## Task statement:
Return every line of the records that includes the string "there".

[Page-level text extractions]

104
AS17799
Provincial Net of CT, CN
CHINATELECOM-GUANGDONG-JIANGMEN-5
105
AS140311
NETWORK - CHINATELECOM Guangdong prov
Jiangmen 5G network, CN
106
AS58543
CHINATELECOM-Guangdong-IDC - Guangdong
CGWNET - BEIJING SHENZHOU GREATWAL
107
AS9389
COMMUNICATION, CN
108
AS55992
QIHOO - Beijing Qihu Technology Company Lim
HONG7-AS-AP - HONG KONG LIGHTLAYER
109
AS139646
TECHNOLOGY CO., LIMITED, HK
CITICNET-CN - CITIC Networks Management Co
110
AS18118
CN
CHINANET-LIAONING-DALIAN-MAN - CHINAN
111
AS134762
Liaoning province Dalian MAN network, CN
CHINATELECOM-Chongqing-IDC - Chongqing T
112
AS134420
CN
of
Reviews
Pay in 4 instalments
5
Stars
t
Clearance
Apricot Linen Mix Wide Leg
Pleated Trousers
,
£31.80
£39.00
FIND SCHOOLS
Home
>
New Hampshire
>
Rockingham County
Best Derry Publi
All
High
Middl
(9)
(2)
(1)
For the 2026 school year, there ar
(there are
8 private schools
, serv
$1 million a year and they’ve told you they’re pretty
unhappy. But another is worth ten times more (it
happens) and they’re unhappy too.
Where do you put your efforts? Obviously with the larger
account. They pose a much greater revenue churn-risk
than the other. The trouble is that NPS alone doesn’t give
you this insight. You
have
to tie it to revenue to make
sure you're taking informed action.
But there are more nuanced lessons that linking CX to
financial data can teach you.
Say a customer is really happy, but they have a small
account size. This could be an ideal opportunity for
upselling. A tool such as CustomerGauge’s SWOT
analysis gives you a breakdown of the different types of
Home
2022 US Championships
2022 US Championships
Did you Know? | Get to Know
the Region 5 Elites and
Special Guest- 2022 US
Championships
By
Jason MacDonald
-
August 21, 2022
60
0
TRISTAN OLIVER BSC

## Written reply:
For the 2026 school year, there ar
(there are
But there are more nuanced lessons that linking CX to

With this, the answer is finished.